Collected data
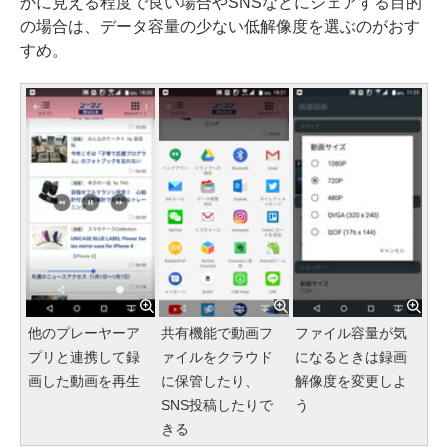
かに見える程度で良い場合やSNSなどにシェアする目的
の場合は、データ容量の少ない低解像度を選ぶのがおす
すめ。
他のプレーヤーア
共有機能で動画フ
ファイル容量が気
プリと連携して録
ァイルをクラウド
になるときは録画
画した動画を再生
に保管したり、
解像度を変更しよ
SNS投稿したりで
う
きる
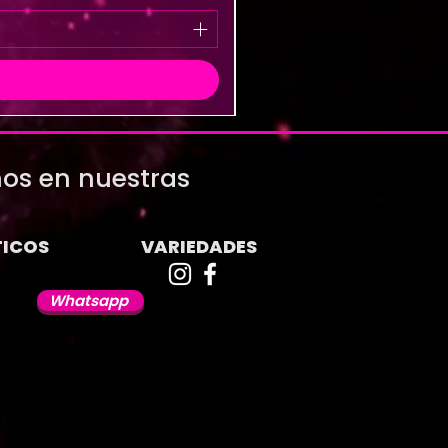
os en nuestras
ICOS
VARIEDADES
Whatsapp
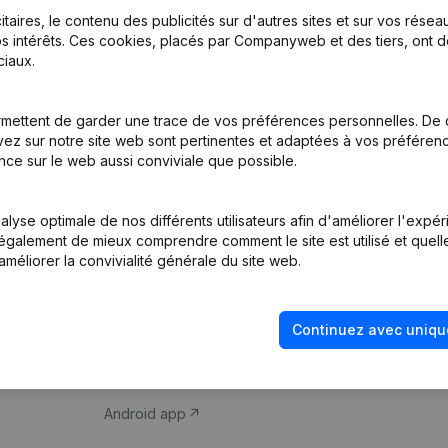
itaires, le contenu des publicités sur d'autres sites et sur vos rése
s intérêts. Ces cookies, placés par Companyweb et des tiers, ont d
iaux.
mettent de garder une trace de vos préférences personnelles. De 
ez sur notre site web sont pertinentes et adaptées à vos préférence
Produit
Thème
nce sur le web aussi conviviale que possible.
Informations
Compliance et pré
d’entreprise
fraude
lyse optimale de nos différents utilisateurs afin d'améliorer l'expé
nt également de mieux comprendre comment le site est utilisé et quell
Monitoring
Consulter des co
améliorer la convivialité générale du site web.
Recherche
Recherche de nu
internationale
Vérification de la 
Continuez avec uniqu
Prospection
iOS app
Android app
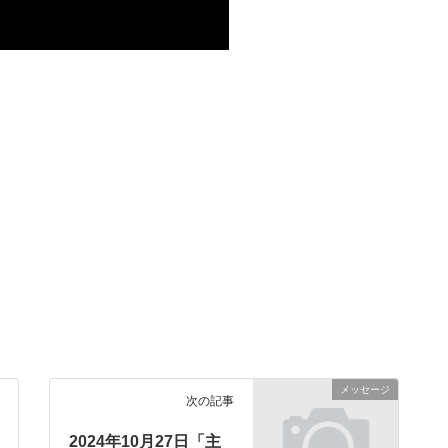
メッセージ
次の記事
2024年10月27日「主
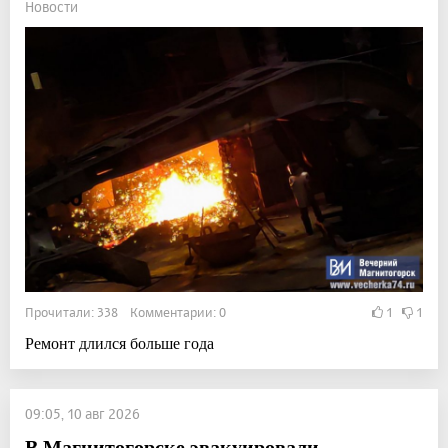
Новости
Прочитали: 338 Комментарии: 0
1
1
Ремонт длился больше года
09:05, 10 авг 2026
В Магнитогорске эвакуировали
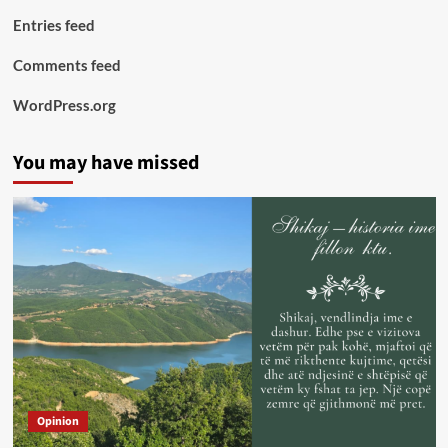
Entries feed
Comments feed
WordPress.org
You may have missed
Opinion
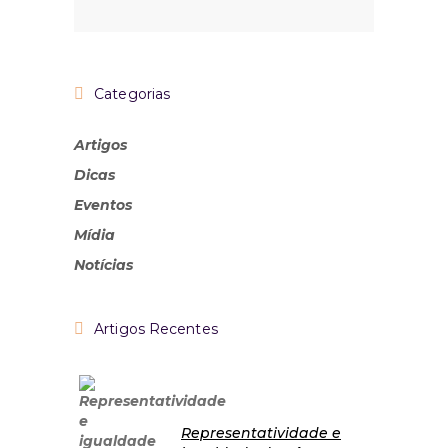
Categorias
Artigos
Dicas
Eventos
Mídia
Notícias
Artigos Recentes
Representatividade e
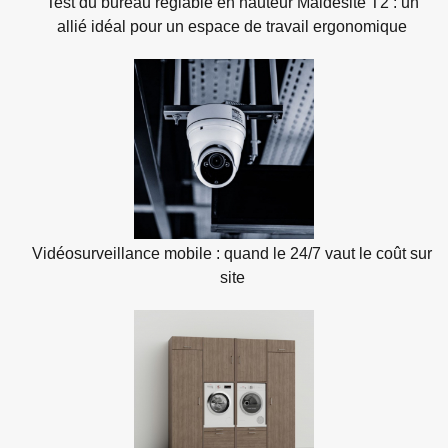
Test du bureau réglable en hauteur Maidesite T2 : un
allié idéal pour un espace de travail ergonomique
Vidéosurveillance mobile : quand le 24/7 vaut le coût sur
site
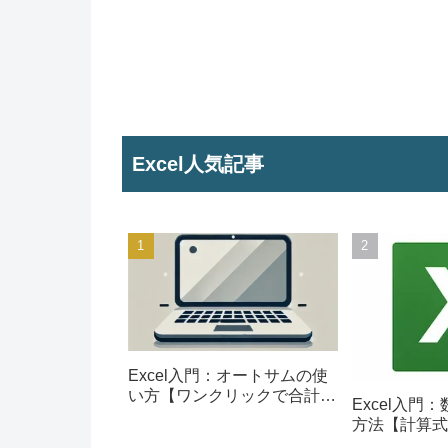
Excel人気記事
Excel入門：オートサムの使
い方【ワンクリックで合計を
Excel入門
計算】
方法【計算式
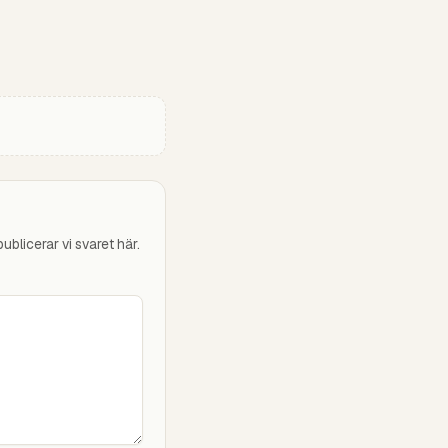
blicerar vi svaret här.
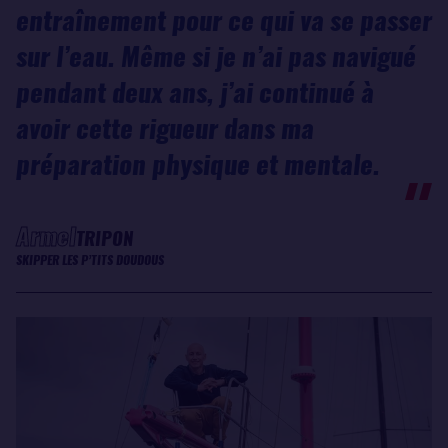
entraînement pour ce qui va se passer
sur l’eau. Même si je n’ai pas navigué
pendant deux ans, j’ai continué à
avoir cette rigueur dans ma
préparation physique et mentale.
Armel
TRIPON
SKIPPER LES P’TITS DOUDOUS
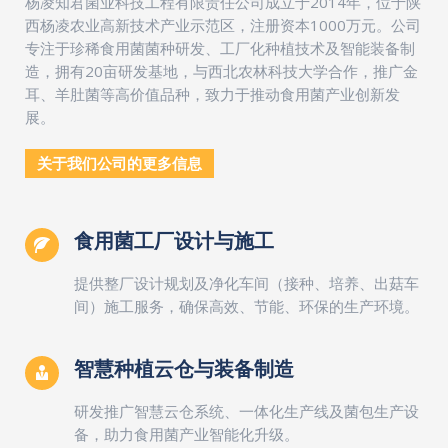
杨凌知君菌业科技工程有限责任公司成立于2014年，位于陕
西杨凌农业高新技术产业示范区，注册资本1000万元。公司
专注于珍稀食用菌菌种研发、工厂化种植技术及智能装备制
造，拥有20亩研发基地，与西北农林科技大学合作，推广金
耳、羊肚菌等高价值品种，致力于推动食用菌产业创新发
展。
关于我们公司的更多信息
食用菌工厂设计与施工
提供整厂设计规划及净化车间（接种、培养、出菇车
间）施工服务，确保高效、节能、环保的生产环境。
智慧种植云仓与装备制造
研发推广智慧云仓系统、一体化生产线及菌包生产设
备，助力食用菌产业智能化升级。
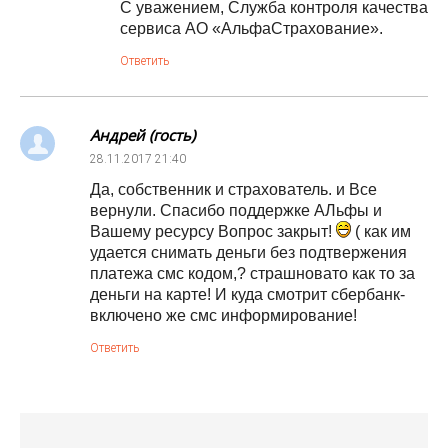
С уважением, Служба контроля качества
сервиса АО «АльфаСтрахование».
Ответить
Андрей (гость)
28.11.2017
21:40
Да, собственник и страхователь. и Все
вернули. Спасибо поддержке АЛьфы и
Вашему ресурсу Вопрос закрыт!
( как им
удается снимать деньги без подтвержения
платежа смс кодом,? страшновато как то за
деньги на карте! И куда смотрит сбербанк-
включено же смс информирование!
Ответить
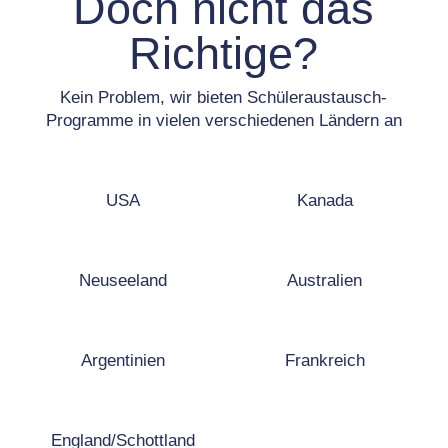
Doch nicht das
Richtige?
Kein Problem, wir bieten Schüleraustausch-
Programme in vielen verschiedenen Ländern an
USA
Kanada
Neuseeland
Australien
Argentinien
Frankreich
England/Schottland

TASK PROMPT = Pictures aside, restate the entries word for word.

YOUR RESPONSE =
かに見える程度で良い場合やSNSなどにシェアする目的
の場合は、データ容量の少ない低解像度を選ぶのがおす
すめ。
他のプレーヤーア
共有機能で動画フ
ファイル容量が気
プリと連携して録
ァイルをクラウド
になるときは録画
画した動画を再生
に保管したり、
解像度を変更しよ
SNS投稿したりで
う
きる
os en nuestras
ICOS
VARIEDADES
Whatsapp
itaires, le contenu des publicités sur d'autres sites et sur vos rése
s intérêts. Ces cookies, placés par Companyweb et des tiers, ont d
iaux.
mettent de garder une trace de vos préférences personnelles. De 
ez sur notre site web sont pertinentes et adaptées à vos préférence
Produit
Thème
nce sur le web aussi conviviale que possible.
Informations
Compliance et pré
d’entreprise
fraude
lyse optimale de nos différents utilisateurs afin d'améliorer l'expé
nt également de mieux comprendre comment le site est utilisé et quell
Monitoring
Consulter des co
améliorer la convivialité générale du site web.
Recherche
Recherche de nu
internationale
Vérification de la 
Continuez avec uniqu
Prospection
iOS app
Android app
メッセージ
次の記事
2024年10月27日「主
Новости
Прочитали: 338 Комментарии: 0
1
1
Ремонт длился больше года
09:05, 10 авг 2026
В Магнитогорске эвакуировали
Entries feed
Comments feed
WordPress.org
You may have missed
Opinion
Categorias
Artigos
Dicas
Eventos
Mídia
Notícias
Artigos Recentes
Representatividade e
Test du bureau réglable en hauteur Maidesite T2 : un
allié idéal pour un espace de travail ergonomique
Vidéosurveillance mobile : quand le 24/7 vaut le coût sur
site
Excel人気記事
Excel入門：オートサムの使
い方【ワンクリックで合計を
Excel入門
計算】
方法【計算式
blicerar vi svaret här.
entraînement pour ce qui va se passer
sur l’eau. Même si je n’ai pas navigué
pendant deux ans, j’ai continué à
avoir cette rigueur dans ma
préparation physique et mentale.
Armel
TRIPON
SKIPPER LES P’TITS DOUDOUS
杨凌知君菌业科技工程有限责任公司成立于2014年，位于陕
西杨凌农业高新技术产业示范区，注册资本1000万元。公司
专注于珍稀食用菌菌种研发、工厂化种植技术及智能装备制
造，拥有20亩研发基地，与西北农林科技大学合作，推广金
耳、羊肚菌等高价值品种，致力于推动食用菌产业创新发
展。
关于我们公司的更多信息
食用菌工厂设计与施工
提供整厂设计规划及净化车间（接种、培养、出菇车
间）施工服务，确保高效、节能、环保的生产环境。
智慧种植云仓与装备制造
研发推广智慧云仓系统、一体化生产线及菌包生产设
备，助力食用菌产业智能化升级。
С уважением, Служба контроля качества
сервиса АО «АльфаСтрахование».
Ответить
Андрей (гость)
28.11.2017
21:40
Да, собственник и страхователь. и Все
вернули. Спасибо поддержке АЛьфы и
Вашему ресурсу Вопрос закрыт!
( как им
удается снимать деньги без подтвержения
платежа смс кодом,? страшновато как то за
деньги на карте! И куда смотрит сбербанк-
включено же смс информирование!
Ответить
Doch nicht das
Richtige?
Kein Problem, wir bieten Schüleraustausch-
Programme in vielen verschiedenen Ländern an
USA
Kanada
Neuseeland
Australien
Argentinien
Frankreich
England/Schottland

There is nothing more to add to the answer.